Schoeneberg, Wilmersdorf, Charlottenburg…

An article of The move Channel…quite a sales pitch, but there’s some truth to it…

Big Berlin investment signals beginning of boom


After fifteen years of stagnation the Berlin property market is finally starting to stir as foreign investors snap up property in the city, reports Assetz…

After fifteen years of stagnation the Berlin property market is finally starting to stir as foreign investors snap up property in the city, attracted by low start up costs and commercial office space which is considerably cheaper than in Munich and Frankfurt, reports Assetz.
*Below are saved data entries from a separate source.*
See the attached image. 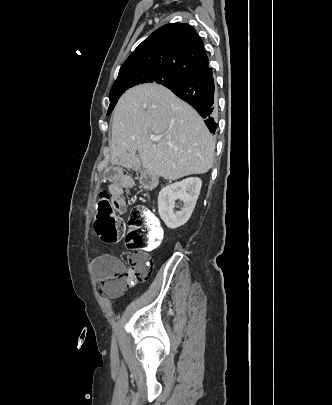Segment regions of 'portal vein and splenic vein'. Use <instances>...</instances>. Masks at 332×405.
I'll return each mask as SVG.
<instances>
[{
  "instance_id": "18ae733b",
  "label": "portal vein and splenic vein",
  "mask_w": 332,
  "mask_h": 405,
  "mask_svg": "<svg viewBox=\"0 0 332 405\" xmlns=\"http://www.w3.org/2000/svg\"><path fill=\"white\" fill-rule=\"evenodd\" d=\"M150 139H151L153 142H157V141L159 140V137H158V136H155V135H150Z\"/></svg>"
}]
</instances>
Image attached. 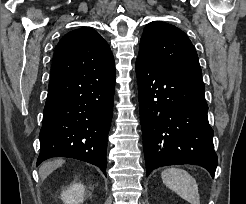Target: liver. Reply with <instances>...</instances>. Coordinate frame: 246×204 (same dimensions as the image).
<instances>
[{
  "label": "liver",
  "mask_w": 246,
  "mask_h": 204,
  "mask_svg": "<svg viewBox=\"0 0 246 204\" xmlns=\"http://www.w3.org/2000/svg\"><path fill=\"white\" fill-rule=\"evenodd\" d=\"M65 161L62 159H57L52 162H46L41 165L39 169V176L42 181H44L55 169L62 166Z\"/></svg>",
  "instance_id": "obj_1"
}]
</instances>
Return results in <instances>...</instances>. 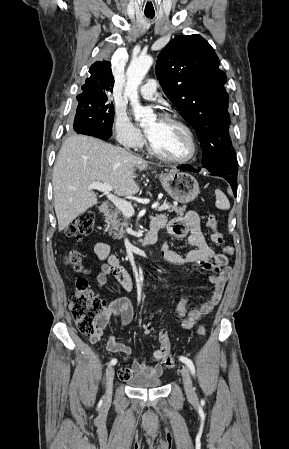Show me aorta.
Returning <instances> with one entry per match:
<instances>
[{
	"mask_svg": "<svg viewBox=\"0 0 289 449\" xmlns=\"http://www.w3.org/2000/svg\"><path fill=\"white\" fill-rule=\"evenodd\" d=\"M152 64L153 58L151 56L141 55L131 61L126 72L127 83L125 87V95L130 99L134 115L140 119L142 125L153 118V110L149 107H143L140 105L138 87Z\"/></svg>",
	"mask_w": 289,
	"mask_h": 449,
	"instance_id": "obj_1",
	"label": "aorta"
}]
</instances>
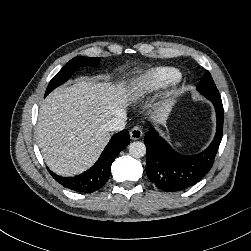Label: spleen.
<instances>
[{
  "label": "spleen",
  "mask_w": 251,
  "mask_h": 251,
  "mask_svg": "<svg viewBox=\"0 0 251 251\" xmlns=\"http://www.w3.org/2000/svg\"><path fill=\"white\" fill-rule=\"evenodd\" d=\"M175 146L177 147V148H180L181 146H182V144L181 143H175Z\"/></svg>",
  "instance_id": "3e777b00"
}]
</instances>
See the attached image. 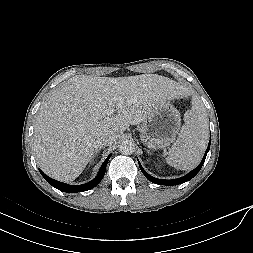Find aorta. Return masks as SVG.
<instances>
[{"instance_id": "obj_1", "label": "aorta", "mask_w": 253, "mask_h": 253, "mask_svg": "<svg viewBox=\"0 0 253 253\" xmlns=\"http://www.w3.org/2000/svg\"><path fill=\"white\" fill-rule=\"evenodd\" d=\"M118 148L121 154L130 155L135 150V144L133 141L125 139L119 143Z\"/></svg>"}]
</instances>
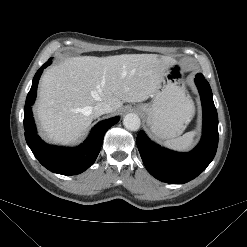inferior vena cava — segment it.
<instances>
[{
	"label": "inferior vena cava",
	"instance_id": "inferior-vena-cava-1",
	"mask_svg": "<svg viewBox=\"0 0 247 247\" xmlns=\"http://www.w3.org/2000/svg\"><path fill=\"white\" fill-rule=\"evenodd\" d=\"M113 112V107L104 102H98L91 110V116L97 118L103 114Z\"/></svg>",
	"mask_w": 247,
	"mask_h": 247
}]
</instances>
Berlin has seen huge multi-billion pound investments in property from UK and European investment banks such as Terra Firma, which are buying up vast blocks of apartments. In addition, leading multinationals such as Sony and DaimlerChrysler have set up headquarters in the city.

This considerable injection of investment has kick-started property market growth – 2006 saw a tentative 0.2% rise in prices after losses in the previous year. The German economy as a whole expanded by 2.5% in 2006, the fastest growth since 2000, and looks set to increase by a further 2.5% in 2007.

Unemployment in Berlin fell to its lowest in four years in November 2006, and this trend is set to continue. It will be the influx of foreign investors that will in time help to drive a growing preference for home ownership that has not been witnessed before in the city, where just 14% of people currently own their own properties.

Stuart Law, Chief Executive of Assetz commented: “Germany is a new market for most overseas investors and it will take time to develop, so I would advise taking a ten year view rather than expecting instant returns. However, the growth triggers investors have been waiting for are starting to occur, with prices in some residential areas such as Charlottenburg, Wilmersdorf and Schoeneberg seeing small rises after years of declining or static prices.

Law continued: “It is a unique situation to have property prices in a capital, as they are in Berlin, which are half those of the surrounding cities of Munich and Frankfurt.  With economic conditions remaining favourable, it is inevitable that the Berlin market will catch up, as the UK-led phenomenon of buying your own home continues to spread rapidly across Europe.”